A mass of claims by residents whose relatives have died because they did not receive the prompt attention of a doctor by the cynical actions of closing a successful A and E at Queen Marys when failing to put any adequate provision in place. Medical Negligence on a huge scale. Choosing to put lives at risk by understaffing and failing to offer an acute service.
The South East London Trust closed Queen Marys A and E citing ‘safety’ when the situation is now that you have never been less safe. Should you now have a heart attack in Sidcup you will be at least 40 minutes from arriving at Queen Elizabeth A and E where your emergency ambulance can wait in a queue for an hour for you to be admitted to a four to ten hour wait. Proximity and adequate space and staffing are issues that determine life and death. The extra space promised at Queen Elizabeth has not even started to be built since there is no money to pay for any building work because they are over 100 million in debt and insolvent.
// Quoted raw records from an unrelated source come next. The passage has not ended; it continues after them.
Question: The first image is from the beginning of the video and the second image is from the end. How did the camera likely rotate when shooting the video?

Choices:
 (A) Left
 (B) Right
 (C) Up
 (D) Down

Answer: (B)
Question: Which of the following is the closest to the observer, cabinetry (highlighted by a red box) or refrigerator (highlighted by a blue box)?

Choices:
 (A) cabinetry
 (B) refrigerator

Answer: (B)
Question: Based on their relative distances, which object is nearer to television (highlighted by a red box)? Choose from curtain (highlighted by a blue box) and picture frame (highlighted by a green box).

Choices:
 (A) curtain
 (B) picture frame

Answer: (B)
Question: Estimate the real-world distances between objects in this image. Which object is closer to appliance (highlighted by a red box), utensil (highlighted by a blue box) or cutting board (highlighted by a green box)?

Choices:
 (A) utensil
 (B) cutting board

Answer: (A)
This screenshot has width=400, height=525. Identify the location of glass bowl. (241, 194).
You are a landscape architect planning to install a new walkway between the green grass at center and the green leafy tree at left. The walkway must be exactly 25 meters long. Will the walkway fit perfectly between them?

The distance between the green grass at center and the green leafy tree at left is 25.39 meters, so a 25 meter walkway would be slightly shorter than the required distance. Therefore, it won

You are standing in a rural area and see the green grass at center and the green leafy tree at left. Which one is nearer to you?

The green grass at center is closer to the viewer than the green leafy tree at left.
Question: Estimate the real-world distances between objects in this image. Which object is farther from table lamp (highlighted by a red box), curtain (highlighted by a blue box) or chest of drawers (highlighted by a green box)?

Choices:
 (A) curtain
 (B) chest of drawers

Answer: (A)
Yet more lies to confuse the truth.
Lives are at risk from the incompetence of allowing such scenes of third world mismanagement as have been reported at Queen Elizabeth A and E , causing emergency ambulances to wait an hour to discharge urgent patients. 100 patient queues and 10 hour waits for patients in urgent need.
POLICE CALLED OUT TO TURN PATIENTS AWAY. SCANDAL OF DENIAL OF URGENT SERVICES. Their options are to travel 12 miles to Farborough PRU with a norovirus outbreak or travel 14 miles to Dartford Darenth Valley.
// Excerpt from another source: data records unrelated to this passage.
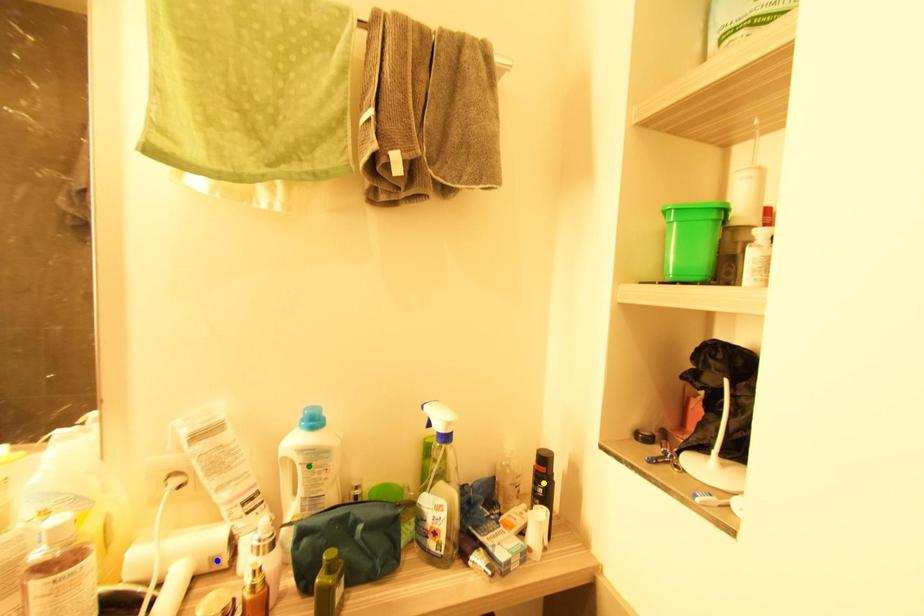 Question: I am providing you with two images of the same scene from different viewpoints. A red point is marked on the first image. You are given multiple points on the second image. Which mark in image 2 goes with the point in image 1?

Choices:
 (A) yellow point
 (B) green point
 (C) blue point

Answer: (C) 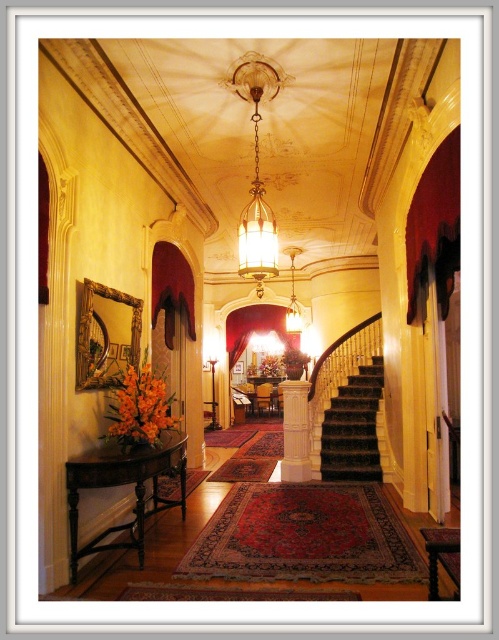 Question: Among these objects, which one is nearest to the camera?

Choices:
 (A) translucent glass chandelier at center
 (B) dark brown carpeted stairs at center
 (C) matte black console table at left

Answer: (C)

Question: Does dark brown carpeted stairs at center appear on the right side of translucent glass chandelier at center?

Choices:
 (A) no
 (B) yes

Answer: (B)

Question: Is matte black console table at left behind translucent glass chandelier at center?

Choices:
 (A) no
 (B) yes

Answer: (A)

Question: Which object is the farthest from the translucent glass chandelier at center?

Choices:
 (A) dark brown carpeted stairs at center
 (B) matte black console table at left

Answer: (A)

Question: Does matte black console table at left appear under translucent glass chandelier at center?

Choices:
 (A) no
 (B) yes

Answer: (B)

Question: Which point is farther to the camera?

Choices:
 (A) (332, 461)
 (B) (177, 204)

Answer: (A) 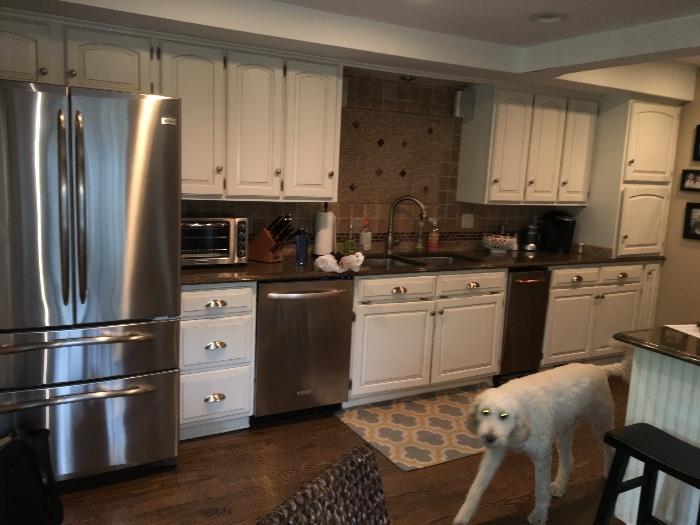 Where is `knife block`? The height and width of the screenshot is (525, 700). knife block is located at coordinates (266, 250). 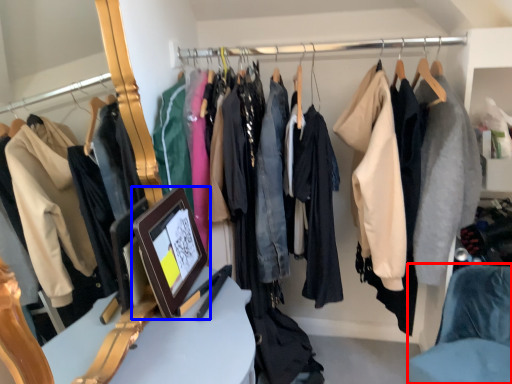 Question: Among these objects, which one is nearest to the camera, chair (highlighted by a red box) or picture frame (highlighted by a blue box)?

Choices:
 (A) chair
 (B) picture frame

Answer: (B) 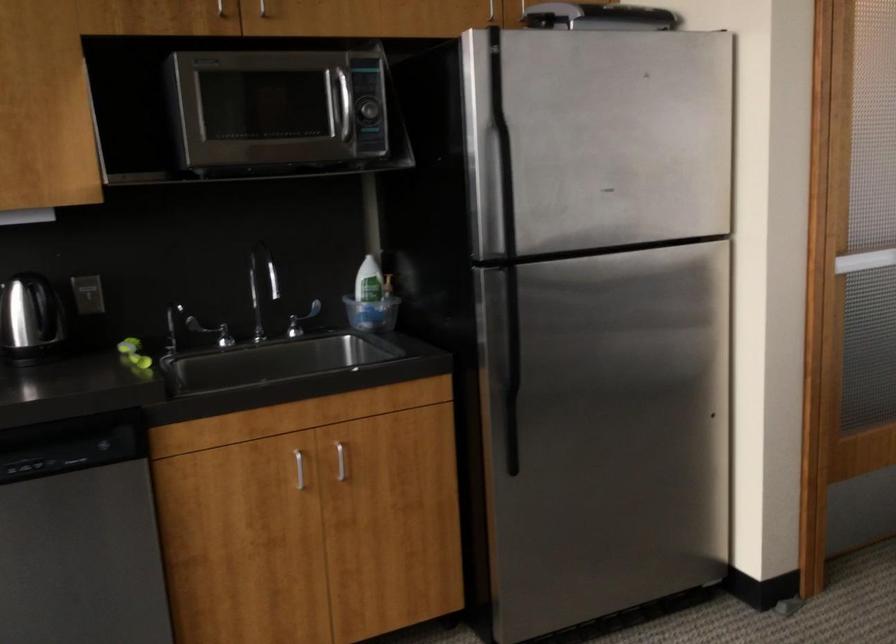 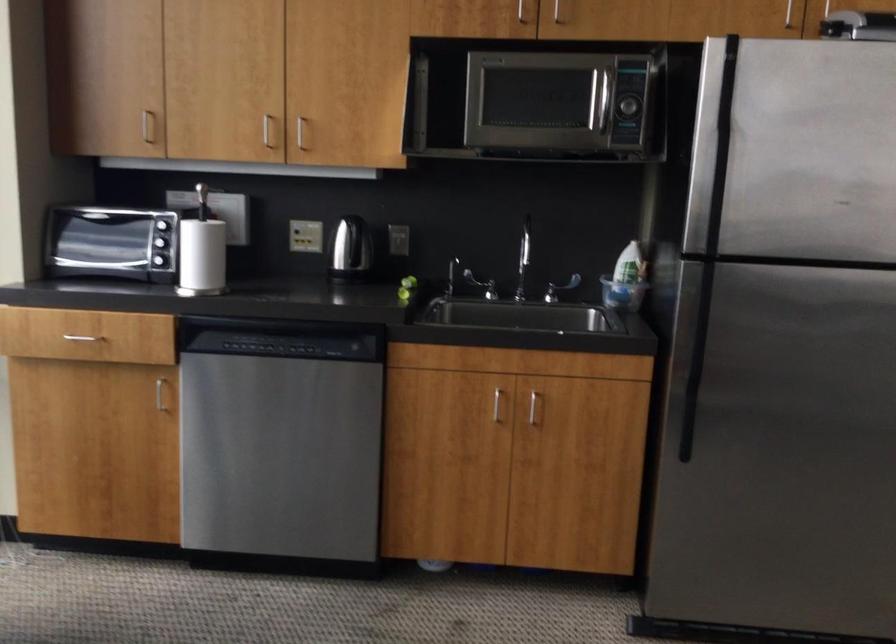 Locate, in the second image, the point that corresponds to (510,185) in the first image.

(718, 184)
The trust makes a statement where they claim to monitor the situation at Queen Elizabeth A and E ’ a daily basis’ Yet then state that ‘they have no knowledge of emergency ambulances queuing for an hour to deposit acute patients because A and E is full’ So they are NOT monitoring the Situation.
if they DO know about police turning patients away they are pretending it hasn’t happened. If they don’t know about this scandalous refusal of service, then of course it proves they are dangerously incompetent.
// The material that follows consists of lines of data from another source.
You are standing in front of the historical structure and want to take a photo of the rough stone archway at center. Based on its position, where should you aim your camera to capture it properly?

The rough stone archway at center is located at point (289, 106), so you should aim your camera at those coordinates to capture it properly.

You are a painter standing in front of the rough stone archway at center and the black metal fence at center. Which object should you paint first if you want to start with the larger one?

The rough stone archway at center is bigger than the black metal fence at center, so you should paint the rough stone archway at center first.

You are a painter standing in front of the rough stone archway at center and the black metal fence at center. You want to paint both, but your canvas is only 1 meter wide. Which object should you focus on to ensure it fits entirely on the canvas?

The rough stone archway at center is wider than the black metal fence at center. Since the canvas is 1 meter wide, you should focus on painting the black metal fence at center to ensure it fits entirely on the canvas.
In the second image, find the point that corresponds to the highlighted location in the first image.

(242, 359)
The lies ,deceptions and misinformation given by South East London Trust are evidence of fraud against the people of Bexley. Lives are being put at risk by incompetent management trying to save money by destroying our Hospital and robbing its assets to benefit the privately owned sites at Woolwich and Farnborough.
My anticoagulant clinic that is held in Queen Marys (1.5 miles) recently refurbished facilities is now to close. I refuse to travel to Locksbottom (8 miles) or Woolwich (5 miles) By definition Warfarin patients are older and have suffered a life threatening episode of blood clots or heart attack so have a limited life expectancy . Making us travel miles to wait all day makes no sense.
Unless it stems from an intention to kill off old people to save paying their pension.
The mismanaging trust has failed to have either the staff or the space to take over a thousand Warfarin patients a week. Just like the A and E fiasco where they have no extra facilities or space to cope with the one thousand two hundred patients that would have been seen by Queen Marys.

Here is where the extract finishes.